We are all prisoners to our memories and in turn they are captive to us.
In Phil Blechman’s new work “The Black Book,” he explores the brain’s capacity to drive a person mad. The puzzle-like play captures the chaos of a mind on the verge of collapse, wrestling with the power struggles inherent within human interaction and even more frightening – within oneself.
A haunting motif opens the play and repeats throughout, promising to stick with audience members when they lie down to sleep later. “I am slowly going crazy, one two three four five six – switch.”
Peter Sansbury introduces himself to the audience as Collin Archer, a student more interested in smoking cigarettes and taunting his professor Arthur Chase (played by a charmingly awkward Doug Pemberton).
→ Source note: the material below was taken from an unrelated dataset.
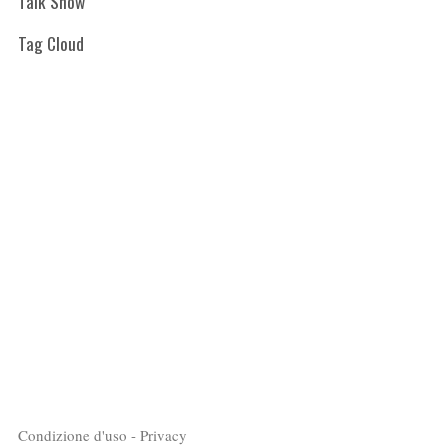
Talk Show
Tag Cloud
Condizione d'uso - Privacy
After Archer ostensibly skips the first three days of class, Chase seeks help from his friend in the Drama Department, Axel Cooper (Will Pullen).
Concern for Archer’s mental stability drives the two men to look deeper into the student’s story, which slowly becomes muddled with their own. The twist that follows forces the audience to play along with the mental chess game, highlighted by the game’s appearance on stage. Blechman’s play swiftly takes psychological checkmate.
“The Black Book” plays with both the mind’s ability to control and to be controlled. As the playwright, Blechman controls the audience by rearranging the expected exposition of the story. As the director, Blechman demands performances from his actors that quickly cross the line between self-control and rage.
On opening night, in a fit of fury Pullen throws a chair, breaking the wheels off and when Pemberton walks into the scene he picks the now uneven chair up and places it back by the desk, a perfect, although presumably accidental example of human emotions spiraling into actions into consequences.
Although this is a play about the human minds of Archer, Chase and Cooper, the female parts seem rather underwritten and their relevance to the story confused.
Without exception, the performances in “The Black Book” are on-point. And the story’s sincere exploration of the fragile human condition left me with a lot to think about.